Page segmentation data
- Opening Delimiter -

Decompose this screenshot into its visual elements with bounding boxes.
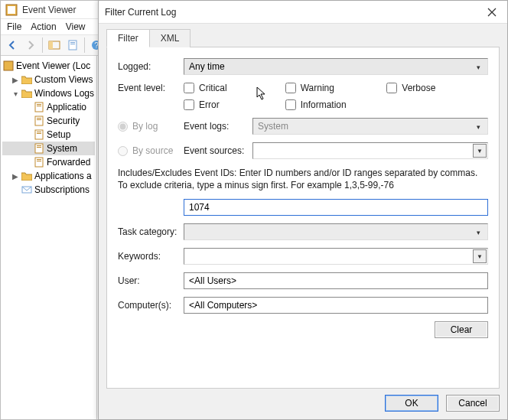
radio-input xyxy=(118,122,128,132)
svg-rect-19 xyxy=(35,144,43,153)
dialog-titlebar[interactable]: Filter Current Log xyxy=(99,1,507,24)
label-user: User: xyxy=(118,275,184,286)
cancel-button[interactable]: Cancel xyxy=(446,395,500,412)
svg-rect-10 xyxy=(35,103,43,112)
tree-forwarded[interactable]: Forwarded xyxy=(2,155,95,169)
dialog-footer: OK Cancel xyxy=(106,395,500,412)
checkbox-label: Verbose xyxy=(402,83,435,93)
filter-dialog: Filter Current Log Filter XML Logged: An… xyxy=(98,0,508,420)
svg-rect-9 xyxy=(4,61,13,70)
log-icon xyxy=(33,129,45,140)
row-bysource: By source Event sources: ▼ xyxy=(118,142,488,159)
label-task: Task category: xyxy=(118,226,184,237)
chevron-down-icon: ▼ xyxy=(473,144,487,158)
svg-rect-6 xyxy=(70,44,75,44)
tree-system[interactable]: System xyxy=(2,142,95,155)
svg-rect-18 xyxy=(37,133,41,134)
svg-rect-4 xyxy=(69,41,77,50)
tab-xml[interactable]: XML xyxy=(149,29,191,47)
checkbox-label: Critical xyxy=(199,83,227,93)
menu-file[interactable]: File xyxy=(7,21,21,32)
svg-rect-24 xyxy=(37,161,41,161)
forward-button[interactable] xyxy=(22,37,39,54)
tree-custom-label: Custom Views xyxy=(34,74,93,85)
menu-action[interactable]: Action xyxy=(31,21,56,32)
checkbox-label: Warning xyxy=(301,83,334,93)
radio-input xyxy=(118,146,128,156)
tree-setup-label: Setup xyxy=(47,129,70,140)
ok-button[interactable]: OK xyxy=(385,395,438,412)
clear-button[interactable]: Clear xyxy=(435,321,488,338)
checkbox-error[interactable]: Error xyxy=(184,99,285,110)
radio-bylog: By log xyxy=(118,121,184,132)
checkbox-input[interactable] xyxy=(184,83,194,93)
folder-icon xyxy=(21,88,33,99)
menu-view[interactable]: View xyxy=(66,21,86,32)
back-button[interactable] xyxy=(4,37,21,54)
tree-security[interactable]: Security xyxy=(2,114,95,128)
checkbox-input[interactable] xyxy=(386,83,397,93)
checkbox-information[interactable]: Information xyxy=(285,99,387,110)
checkbox-input[interactable] xyxy=(285,83,296,93)
label-eventlevel: Event level: xyxy=(118,83,184,93)
tab-filter[interactable]: Filter xyxy=(106,29,150,47)
toolbar-sep xyxy=(42,37,43,53)
task-select: ▾ xyxy=(184,223,488,240)
logged-select[interactable]: Any time ▾ xyxy=(184,58,488,75)
svg-rect-5 xyxy=(70,42,75,43)
dialog-body: Filter XML Logged: Any time ▾ Event leve… xyxy=(99,24,507,396)
svg-rect-12 xyxy=(37,106,41,106)
help-text: Includes/Excludes Event IDs: Enter ID nu… xyxy=(118,167,488,191)
eventlogs-value: System xyxy=(258,121,288,132)
svg-rect-1 xyxy=(8,6,15,14)
row-event-level: Event level: Critical Warning Verbose Er… xyxy=(118,83,488,110)
show-tree-button[interactable] xyxy=(46,37,63,54)
checkbox-warning[interactable]: Warning xyxy=(285,83,387,93)
label-logged: Logged: xyxy=(118,61,184,72)
properties-button[interactable] xyxy=(64,37,81,54)
svg-rect-15 xyxy=(37,119,41,120)
computers-input[interactable] xyxy=(184,297,488,314)
tree-appsrv-label: Applications a xyxy=(34,171,92,181)
label-eventlogs: Event logs: xyxy=(184,121,252,132)
close-button[interactable] xyxy=(477,1,507,24)
eventviewer-icon xyxy=(2,60,15,71)
keywords-select[interactable]: ▼ xyxy=(184,248,488,265)
checkbox-input[interactable] xyxy=(184,99,194,110)
tree-windows-logs[interactable]: ▾ Windows Logs xyxy=(2,86,95,100)
tree-subs-label: Subscriptions xyxy=(34,184,90,195)
label-computers: Computer(s): xyxy=(118,300,184,311)
expander-icon[interactable]: ▾ xyxy=(11,90,19,98)
radio-bysource: By source xyxy=(118,145,184,156)
tree-root-label: Event Viewer (Loc xyxy=(16,60,90,71)
nav-tree[interactable]: Event Viewer (Loc ▶ Custom Views ▾ Windo… xyxy=(1,56,97,419)
main-title: Event Viewer xyxy=(22,5,76,15)
row-eventid xyxy=(118,199,488,216)
checkbox-verbose[interactable]: Verbose xyxy=(386,83,488,93)
eventsources-select[interactable]: ▼ xyxy=(252,142,488,159)
tree-forwarded-label: Forwarded xyxy=(47,157,90,168)
tree-root[interactable]: Event Viewer (Loc xyxy=(2,59,95,73)
svg-rect-21 xyxy=(37,147,41,148)
user-input[interactable] xyxy=(184,272,488,289)
tree-setup[interactable]: Setup xyxy=(2,128,95,142)
tree-custom-views[interactable]: ▶ Custom Views xyxy=(2,73,95,86)
row-bylog: By log Event logs: System ▾ xyxy=(118,118,488,135)
log-icon xyxy=(33,157,45,168)
eventid-input[interactable] xyxy=(184,199,488,216)
expander-icon[interactable]: ▶ xyxy=(11,172,19,181)
svg-rect-23 xyxy=(37,159,41,160)
label-keywords: Keywords: xyxy=(118,251,184,262)
tree-apps-services[interactable]: ▶ Applications a xyxy=(2,169,95,183)
svg-rect-16 xyxy=(35,130,43,139)
tree-application[interactable]: Applicatio xyxy=(2,100,95,114)
dialog-title: Filter Current Log xyxy=(105,7,477,18)
tab-panel: Logged: Any time ▾ Event level: Critical… xyxy=(106,47,500,389)
radio-label: By source xyxy=(132,145,173,156)
tree-subscriptions[interactable]: Subscriptions xyxy=(2,183,95,197)
log-icon xyxy=(33,143,45,154)
checkbox-critical[interactable]: Critical xyxy=(184,83,285,93)
expander-icon[interactable]: ▶ xyxy=(11,76,19,84)
checkbox-input[interactable] xyxy=(285,99,296,110)
log-icon xyxy=(33,116,45,126)
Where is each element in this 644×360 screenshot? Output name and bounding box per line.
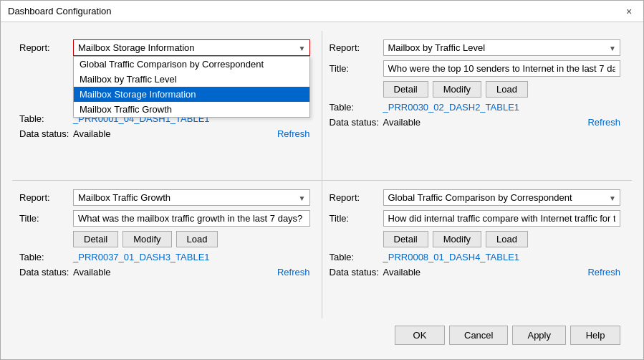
data-status-row-bl: Data status: Available Refresh (19, 267, 310, 278)
load-btn-br[interactable]: Load (486, 231, 528, 247)
title-input-bl[interactable] (73, 210, 310, 227)
dropdown-option-global[interactable]: Global Traffic Comparison by Corresponde… (74, 57, 309, 72)
load-btn-bl[interactable]: Load (176, 231, 218, 247)
report-select-tl[interactable]: Global Traffic Comparison by Corresponde… (73, 39, 310, 56)
panel-bottom-left: Report: Mailbox Traffic Growth ▼ Title: … (12, 181, 322, 318)
table-link-tr[interactable]: _PRR0030_02_DASH2_TABLE1 (383, 102, 520, 113)
table-value-bl: _PRR0037_01_DASH3_TABLE1 (73, 252, 310, 262)
refresh-link-tl[interactable]: Refresh (277, 128, 310, 139)
detail-btn-tr[interactable]: Detail (383, 81, 428, 98)
action-bar: OK Cancel Apply Help (12, 318, 632, 354)
btn-row-bl: Detail Modify Load (73, 231, 310, 247)
dropdown-option-mailbox-growth[interactable]: Mailbox Traffic Growth (74, 102, 309, 117)
report-label-tl: Report: (19, 42, 73, 53)
table-label-tl: Table: (19, 113, 73, 124)
table-field-row-tr: Table: _PRR0030_02_DASH2_TABLE1 (330, 102, 621, 113)
dropdown-option-mailbox-traffic-level[interactable]: Mailbox by Traffic Level (74, 72, 309, 87)
title-label-bl: Title: (19, 213, 73, 224)
title-label-tr: Title: (330, 63, 383, 74)
report-select-bl[interactable]: Mailbox Traffic Growth (73, 189, 310, 206)
data-status-label-tr: Data status: (330, 117, 383, 128)
data-status-label-tl: Data status: (19, 128, 73, 139)
panel-top-right: Report: Mailbox by Traffic Level ▼ Title… (322, 31, 633, 181)
modify-btn-bl[interactable]: Modify (122, 231, 171, 247)
panel-top-left: Report: Global Traffic Comparison by Cor… (12, 31, 322, 181)
data-status-value-br: Available (383, 267, 588, 278)
data-status-value-bl: Available (73, 267, 277, 278)
data-status-row-tl: Data status: Available Refresh (19, 128, 310, 139)
title-label-br: Title: (330, 213, 383, 224)
table-value-br: _PRR0008_01_DASH4_TABLE1 (383, 252, 621, 262)
report-label-bl: Report: (19, 192, 73, 203)
data-status-label-br: Data status: (330, 267, 383, 278)
report-dropdown-list-tl: Global Traffic Comparison by Corresponde… (73, 56, 310, 118)
panel-bottom-right: Report: Global Traffic Comparison by Cor… (322, 181, 633, 318)
data-status-row-tr: Data status: Available Refresh (330, 117, 621, 128)
detail-btn-bl[interactable]: Detail (73, 231, 118, 247)
report-label-br: Report: (330, 192, 383, 203)
refresh-link-bl[interactable]: Refresh (277, 267, 310, 278)
title-field-row-br: Title: (330, 210, 621, 227)
btn-row-br: Detail Modify Load (383, 231, 621, 247)
refresh-link-tr[interactable]: Refresh (587, 117, 620, 128)
dialog-title: Dashboard Configuration (8, 6, 112, 16)
report-label-tr: Report: (330, 42, 383, 53)
refresh-link-br[interactable]: Refresh (587, 267, 620, 278)
dropdown-option-mailbox-storage[interactable]: Mailbox Storage Information (74, 87, 309, 102)
data-status-label-bl: Data status: (19, 267, 73, 278)
data-status-value-tr: Available (383, 117, 588, 128)
title-field-row-bl: Title: (19, 210, 310, 227)
title-input-br[interactable] (383, 210, 621, 227)
table-link-br[interactable]: _PRR0008_01_DASH4_TABLE1 (383, 252, 520, 262)
report-select-br[interactable]: Global Traffic Comparison by Corresponde… (383, 189, 621, 206)
modify-btn-br[interactable]: Modify (433, 231, 481, 247)
table-label-bl: Table: (19, 252, 73, 262)
title-field-row-tr: Title: (330, 60, 621, 77)
table-field-row-bl: Table: _PRR0037_01_DASH3_TABLE1 (19, 252, 310, 262)
table-label-br: Table: (330, 252, 383, 262)
panels-grid: Report: Global Traffic Comparison by Cor… (12, 31, 632, 318)
report-field-row-br: Report: Global Traffic Comparison by Cor… (330, 189, 621, 206)
help-button[interactable]: Help (570, 326, 620, 345)
title-input-tr[interactable] (383, 60, 621, 77)
data-status-row-br: Data status: Available Refresh (330, 267, 621, 278)
detail-btn-br[interactable]: Detail (383, 231, 428, 247)
cancel-button[interactable]: Cancel (449, 326, 508, 345)
apply-button[interactable]: Apply (512, 326, 566, 345)
report-select-tr[interactable]: Mailbox by Traffic Level (383, 39, 621, 56)
ok-button[interactable]: OK (395, 326, 445, 345)
btn-row-tr: Detail Modify Load (383, 81, 621, 98)
modify-btn-tr[interactable]: Modify (433, 81, 481, 98)
table-field-row-br: Table: _PRR0008_01_DASH4_TABLE1 (330, 252, 621, 262)
report-field-row-bl: Report: Mailbox Traffic Growth ▼ (19, 189, 310, 206)
data-status-value-tl: Available (73, 128, 277, 139)
table-label-tr: Table: (330, 102, 383, 113)
report-field-row-tl: Report: Global Traffic Comparison by Cor… (19, 39, 310, 56)
load-btn-tr[interactable]: Load (486, 81, 528, 98)
close-button[interactable]: × (622, 4, 636, 19)
dialog-body: Report: Global Traffic Comparison by Cor… (1, 22, 643, 359)
report-field-row-tr: Report: Mailbox by Traffic Level ▼ (330, 39, 621, 56)
table-value-tr: _PRR0030_02_DASH2_TABLE1 (383, 102, 621, 113)
title-bar: Dashboard Configuration × (1, 1, 643, 22)
table-link-bl[interactable]: _PRR0037_01_DASH3_TABLE1 (73, 252, 210, 262)
dashboard-configuration-dialog: Dashboard Configuration × Report: Global… (0, 0, 644, 360)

- Closing Delimiter -

▸ What to work on
A copy of each line in the data above that holds the string "root" is needed.

▸ Response
tree-root-label: Event Viewer (Loc xyxy=(16,60,90,71)
tree-root[interactable]: Event Viewer (Loc xyxy=(2,59,95,73)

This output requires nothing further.